[Data shown — start]

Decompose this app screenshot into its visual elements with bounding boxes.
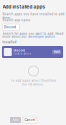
staticText: Search apps you have installed to add th… (2, 12, 64, 20)
staticText: Discord (4, 25, 16, 29)
staticText: the list above. (22, 83, 44, 86)
staticText: developer policy (28, 35, 55, 38)
staticText: Chat & voice (13, 52, 31, 55)
staticText: Add (12, 118, 18, 122)
staticText: Add (54, 50, 60, 54)
staticText: Cancel (24, 118, 36, 122)
staticText: Search for apps you want to add. Read (2, 32, 64, 36)
staticText: Discord (13, 48, 25, 52)
staticText: To add apps, select them from (10, 79, 56, 82)
staticText: more about our (2, 35, 28, 38)
staticText: Installed (2, 40, 16, 44)
staticText: Search app name (2, 18, 30, 22)
staticText: Add installed apps (2, 4, 46, 10)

[Data shown — finish]

What needs to be done: Copy every line in the entries above that has the string "apps" in it.

The answer:
staticText: Search apps you have installed to add th… (2, 12, 64, 20)
staticText: Search for apps you want to add. Read (2, 32, 64, 36)
staticText: To add apps, select them from (10, 79, 56, 82)
staticText: Add installed apps (2, 4, 46, 10)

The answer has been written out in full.